• Problem to solve: The required output is the lines below from the line containing "L’incontro prevede" to the line containing "traduzione in Lingua", inclusive, retyped exactly. No other lines belong in it.

──────── Records supplied

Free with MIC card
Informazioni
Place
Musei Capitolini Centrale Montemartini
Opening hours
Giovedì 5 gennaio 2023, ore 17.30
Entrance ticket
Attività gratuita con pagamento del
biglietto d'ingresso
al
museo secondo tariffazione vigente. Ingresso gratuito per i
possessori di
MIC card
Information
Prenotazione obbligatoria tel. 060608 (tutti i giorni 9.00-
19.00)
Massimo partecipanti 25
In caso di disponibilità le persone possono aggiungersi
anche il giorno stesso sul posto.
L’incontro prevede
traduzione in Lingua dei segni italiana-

────────────────
──────── Records supplied

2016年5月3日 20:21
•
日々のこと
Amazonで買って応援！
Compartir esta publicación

────────────────

• Solution below:
L’incontro prevede
traduzione in Lingua dei segni italiana-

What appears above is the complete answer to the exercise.